WORK INSTRUCTION: Write out all entries word for word.

(Source data)

· · · ·

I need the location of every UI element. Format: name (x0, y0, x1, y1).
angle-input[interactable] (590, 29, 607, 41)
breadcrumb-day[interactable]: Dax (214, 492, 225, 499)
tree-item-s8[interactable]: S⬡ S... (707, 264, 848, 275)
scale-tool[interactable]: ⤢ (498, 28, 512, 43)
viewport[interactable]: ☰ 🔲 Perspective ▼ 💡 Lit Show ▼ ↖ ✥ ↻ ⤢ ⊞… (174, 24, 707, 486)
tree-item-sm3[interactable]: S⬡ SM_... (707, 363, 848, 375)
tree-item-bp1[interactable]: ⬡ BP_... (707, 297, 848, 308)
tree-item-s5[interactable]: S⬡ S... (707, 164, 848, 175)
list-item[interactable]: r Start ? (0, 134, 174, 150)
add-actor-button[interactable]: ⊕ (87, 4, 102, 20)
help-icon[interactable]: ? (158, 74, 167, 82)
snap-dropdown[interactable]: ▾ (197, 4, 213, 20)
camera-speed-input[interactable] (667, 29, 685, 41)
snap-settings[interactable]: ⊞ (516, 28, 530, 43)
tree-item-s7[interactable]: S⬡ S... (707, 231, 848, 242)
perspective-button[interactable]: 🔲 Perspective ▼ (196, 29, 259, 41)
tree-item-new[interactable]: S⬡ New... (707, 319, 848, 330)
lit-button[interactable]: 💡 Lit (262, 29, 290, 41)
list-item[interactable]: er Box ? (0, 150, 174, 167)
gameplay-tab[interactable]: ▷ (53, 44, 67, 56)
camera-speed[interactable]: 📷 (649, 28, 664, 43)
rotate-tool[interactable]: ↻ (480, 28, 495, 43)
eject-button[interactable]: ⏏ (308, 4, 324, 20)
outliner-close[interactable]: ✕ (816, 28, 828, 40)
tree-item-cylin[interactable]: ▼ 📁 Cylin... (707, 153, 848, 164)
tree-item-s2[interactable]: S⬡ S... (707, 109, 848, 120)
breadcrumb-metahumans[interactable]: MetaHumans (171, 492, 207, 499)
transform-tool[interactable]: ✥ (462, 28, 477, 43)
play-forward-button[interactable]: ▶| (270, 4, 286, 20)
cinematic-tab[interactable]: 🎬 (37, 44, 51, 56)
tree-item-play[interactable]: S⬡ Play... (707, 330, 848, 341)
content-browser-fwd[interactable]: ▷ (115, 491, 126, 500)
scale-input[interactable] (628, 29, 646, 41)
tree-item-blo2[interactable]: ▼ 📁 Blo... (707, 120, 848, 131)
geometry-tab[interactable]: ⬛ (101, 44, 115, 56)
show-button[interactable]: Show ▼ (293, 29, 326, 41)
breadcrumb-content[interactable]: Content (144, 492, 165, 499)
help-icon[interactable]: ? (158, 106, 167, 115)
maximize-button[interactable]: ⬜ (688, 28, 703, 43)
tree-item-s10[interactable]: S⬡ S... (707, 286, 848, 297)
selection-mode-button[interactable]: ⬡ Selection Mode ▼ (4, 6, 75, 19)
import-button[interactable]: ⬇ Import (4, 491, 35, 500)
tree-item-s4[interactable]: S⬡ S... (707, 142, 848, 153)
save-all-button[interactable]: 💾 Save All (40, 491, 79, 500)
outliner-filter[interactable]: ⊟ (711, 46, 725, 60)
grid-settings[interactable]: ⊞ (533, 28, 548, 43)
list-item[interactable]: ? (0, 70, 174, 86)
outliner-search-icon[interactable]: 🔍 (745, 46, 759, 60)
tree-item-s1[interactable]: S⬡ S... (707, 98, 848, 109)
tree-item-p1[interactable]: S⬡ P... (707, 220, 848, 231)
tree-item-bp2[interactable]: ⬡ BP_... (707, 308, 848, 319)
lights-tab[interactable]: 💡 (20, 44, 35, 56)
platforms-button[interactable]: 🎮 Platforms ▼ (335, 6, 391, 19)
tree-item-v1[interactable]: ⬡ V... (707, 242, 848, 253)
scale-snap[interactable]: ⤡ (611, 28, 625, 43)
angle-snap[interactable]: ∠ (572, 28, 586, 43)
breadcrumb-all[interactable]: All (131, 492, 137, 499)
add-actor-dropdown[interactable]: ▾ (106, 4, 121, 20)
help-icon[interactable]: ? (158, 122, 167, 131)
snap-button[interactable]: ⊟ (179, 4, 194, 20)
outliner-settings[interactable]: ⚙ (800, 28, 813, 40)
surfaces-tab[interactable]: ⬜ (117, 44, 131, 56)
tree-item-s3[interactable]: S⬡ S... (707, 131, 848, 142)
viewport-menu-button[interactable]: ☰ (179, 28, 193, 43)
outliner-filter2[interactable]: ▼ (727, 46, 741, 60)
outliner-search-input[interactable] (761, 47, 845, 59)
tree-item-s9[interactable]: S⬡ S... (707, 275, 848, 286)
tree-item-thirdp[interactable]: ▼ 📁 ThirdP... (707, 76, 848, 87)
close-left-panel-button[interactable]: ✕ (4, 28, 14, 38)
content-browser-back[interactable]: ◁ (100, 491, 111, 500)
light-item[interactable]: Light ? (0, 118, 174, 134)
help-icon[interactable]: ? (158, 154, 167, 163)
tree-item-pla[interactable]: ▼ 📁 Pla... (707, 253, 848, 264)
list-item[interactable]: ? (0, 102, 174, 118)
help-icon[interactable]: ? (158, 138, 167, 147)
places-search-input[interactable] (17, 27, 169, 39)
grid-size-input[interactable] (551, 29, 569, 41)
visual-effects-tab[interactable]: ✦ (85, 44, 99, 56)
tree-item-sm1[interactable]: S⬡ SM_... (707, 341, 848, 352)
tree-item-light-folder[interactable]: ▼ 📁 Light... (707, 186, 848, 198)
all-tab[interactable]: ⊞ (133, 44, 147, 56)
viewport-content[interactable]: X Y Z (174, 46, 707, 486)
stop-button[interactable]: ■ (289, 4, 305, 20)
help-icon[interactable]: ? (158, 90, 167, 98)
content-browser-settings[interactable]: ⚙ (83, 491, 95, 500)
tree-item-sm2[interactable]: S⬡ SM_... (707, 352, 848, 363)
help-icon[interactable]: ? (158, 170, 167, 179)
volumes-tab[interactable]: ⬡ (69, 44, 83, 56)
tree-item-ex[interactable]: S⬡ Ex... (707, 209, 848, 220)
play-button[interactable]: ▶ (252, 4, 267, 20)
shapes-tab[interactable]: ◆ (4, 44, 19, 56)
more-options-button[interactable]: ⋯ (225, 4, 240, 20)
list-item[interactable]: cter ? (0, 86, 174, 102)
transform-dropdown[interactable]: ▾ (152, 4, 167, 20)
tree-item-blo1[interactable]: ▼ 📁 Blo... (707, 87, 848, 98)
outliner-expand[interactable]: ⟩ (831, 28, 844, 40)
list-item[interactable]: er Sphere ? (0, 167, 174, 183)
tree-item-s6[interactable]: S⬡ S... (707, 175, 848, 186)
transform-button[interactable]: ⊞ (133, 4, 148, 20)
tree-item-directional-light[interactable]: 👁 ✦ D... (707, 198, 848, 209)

· · · ·

SOLUTION BELOW:
I need the location of every UI element. Format: name (x0, y0, x1, y1).
angle-input[interactable] (590, 29, 607, 41)
breadcrumb-day[interactable]: Dax (214, 492, 225, 499)
tree-item-s8[interactable]: S⬡ S... (707, 264, 848, 275)
scale-tool[interactable]: ⤢ (498, 28, 512, 43)
viewport[interactable]: ☰ 🔲 Perspective ▼ 💡 Lit Show ▼ ↖ ✥ ↻ ⤢ ⊞… (174, 24, 707, 486)
tree-item-sm3[interactable]: S⬡ SM_... (707, 363, 848, 375)
tree-item-bp1[interactable]: ⬡ BP_... (707, 297, 848, 308)
tree-item-s5[interactable]: S⬡ S... (707, 164, 848, 175)
list-item[interactable]: r Start ? (0, 134, 174, 150)
add-actor-button[interactable]: ⊕ (87, 4, 102, 20)
help-icon[interactable]: ? (158, 74, 167, 82)
snap-dropdown[interactable]: ▾ (197, 4, 213, 20)
camera-speed-input[interactable] (667, 29, 685, 41)
snap-settings[interactable]: ⊞ (516, 28, 530, 43)
tree-item-s7[interactable]: S⬡ S... (707, 231, 848, 242)
perspective-button[interactable]: 🔲 Perspective ▼ (196, 29, 259, 41)
tree-item-new[interactable]: S⬡ New... (707, 319, 848, 330)
lit-button[interactable]: 💡 Lit (262, 29, 290, 41)
list-item[interactable]: er Box ? (0, 150, 174, 167)
gameplay-tab[interactable]: ▷ (53, 44, 67, 56)
camera-speed[interactable]: 📷 (649, 28, 664, 43)
rotate-tool[interactable]: ↻ (480, 28, 495, 43)
eject-button[interactable]: ⏏ (308, 4, 324, 20)
outliner-close[interactable]: ✕ (816, 28, 828, 40)
tree-item-cylin[interactable]: ▼ 📁 Cylin... (707, 153, 848, 164)
tree-item-s2[interactable]: S⬡ S... (707, 109, 848, 120)
breadcrumb-metahumans[interactable]: MetaHumans (171, 492, 207, 499)
transform-tool[interactable]: ✥ (462, 28, 477, 43)
play-forward-button[interactable]: ▶| (270, 4, 286, 20)
cinematic-tab[interactable]: 🎬 (37, 44, 51, 56)
tree-item-play[interactable]: S⬡ Play... (707, 330, 848, 341)
content-browser-fwd[interactable]: ▷ (115, 491, 126, 500)
scale-input[interactable] (628, 29, 646, 41)
tree-item-blo2[interactable]: ▼ 📁 Blo... (707, 120, 848, 131)
geometry-tab[interactable]: ⬛ (101, 44, 115, 56)
show-button[interactable]: Show ▼ (293, 29, 326, 41)
breadcrumb-content[interactable]: Content (144, 492, 165, 499)
help-icon[interactable]: ? (158, 106, 167, 115)
maximize-button[interactable]: ⬜ (688, 28, 703, 43)
tree-item-s10[interactable]: S⬡ S... (707, 286, 848, 297)
selection-mode-button[interactable]: ⬡ Selection Mode ▼ (4, 6, 75, 19)
import-button[interactable]: ⬇ Import (4, 491, 35, 500)
tree-item-s4[interactable]: S⬡ S... (707, 142, 848, 153)
save-all-button[interactable]: 💾 Save All (40, 491, 79, 500)
outliner-filter[interactable]: ⊟ (711, 46, 725, 60)
grid-settings[interactable]: ⊞ (533, 28, 548, 43)
list-item[interactable]: ? (0, 70, 174, 86)
outliner-search-icon[interactable]: 🔍 (745, 46, 759, 60)
tree-item-s1[interactable]: S⬡ S... (707, 98, 848, 109)
tree-item-p1[interactable]: S⬡ P... (707, 220, 848, 231)
tree-item-bp2[interactable]: ⬡ BP_... (707, 308, 848, 319)
lights-tab[interactable]: 💡 (20, 44, 35, 56)
platforms-button[interactable]: 🎮 Platforms ▼ (335, 6, 391, 19)
tree-item-v1[interactable]: ⬡ V... (707, 242, 848, 253)
scale-snap[interactable]: ⤡ (611, 28, 625, 43)
angle-snap[interactable]: ∠ (572, 28, 586, 43)
breadcrumb-all[interactable]: All (131, 492, 137, 499)
add-actor-dropdown[interactable]: ▾ (106, 4, 121, 20)
help-icon[interactable]: ? (158, 122, 167, 131)
snap-button[interactable]: ⊟ (179, 4, 194, 20)
outliner-settings[interactable]: ⚙ (800, 28, 813, 40)
surfaces-tab[interactable]: ⬜ (117, 44, 131, 56)
tree-item-s3[interactable]: S⬡ S... (707, 131, 848, 142)
viewport-menu-button[interactable]: ☰ (179, 28, 193, 43)
outliner-filter2[interactable]: ▼ (727, 46, 741, 60)
outliner-search-input[interactable] (761, 47, 845, 59)
tree-item-s9[interactable]: S⬡ S... (707, 275, 848, 286)
tree-item-thirdp[interactable]: ▼ 📁 ThirdP... (707, 76, 848, 87)
close-left-panel-button[interactable]: ✕ (4, 28, 14, 38)
content-browser-back[interactable]: ◁ (100, 491, 111, 500)
light-item[interactable]: Light ? (0, 118, 174, 134)
help-icon[interactable]: ? (158, 154, 167, 163)
tree-item-pla[interactable]: ▼ 📁 Pla... (707, 253, 848, 264)
list-item[interactable]: ? (0, 102, 174, 118)
help-icon[interactable]: ? (158, 138, 167, 147)
places-search-input[interactable] (17, 27, 169, 39)
grid-size-input[interactable] (551, 29, 569, 41)
visual-effects-tab[interactable]: ✦ (85, 44, 99, 56)
tree-item-sm1[interactable]: S⬡ SM_... (707, 341, 848, 352)
tree-item-light-folder[interactable]: ▼ 📁 Light... (707, 186, 848, 198)
all-tab[interactable]: ⊞ (133, 44, 147, 56)
viewport-content[interactable]: X Y Z (174, 46, 707, 486)
stop-button[interactable]: ■ (289, 4, 305, 20)
help-icon[interactable]: ? (158, 90, 167, 98)
content-browser-settings[interactable]: ⚙ (83, 491, 95, 500)
tree-item-sm2[interactable]: S⬡ SM_... (707, 352, 848, 363)
help-icon[interactable]: ? (158, 170, 167, 179)
volumes-tab[interactable]: ⬡ (69, 44, 83, 56)
tree-item-ex[interactable]: S⬡ Ex... (707, 209, 848, 220)
play-button[interactable]: ▶ (252, 4, 267, 20)
shapes-tab[interactable]: ◆ (4, 44, 19, 56)
more-options-button[interactable]: ⋯ (225, 4, 240, 20)
list-item[interactable]: cter ? (0, 86, 174, 102)
transform-dropdown[interactable]: ▾ (152, 4, 167, 20)
tree-item-blo1[interactable]: ▼ 📁 Blo... (707, 87, 848, 98)
outliner-expand[interactable]: ⟩ (831, 28, 844, 40)
list-item[interactable]: er Sphere ? (0, 167, 174, 183)
tree-item-s6[interactable]: S⬡ S... (707, 175, 848, 186)
transform-button[interactable]: ⊞ (133, 4, 148, 20)
tree-item-directional-light[interactable]: 👁 ✦ D... (707, 198, 848, 209)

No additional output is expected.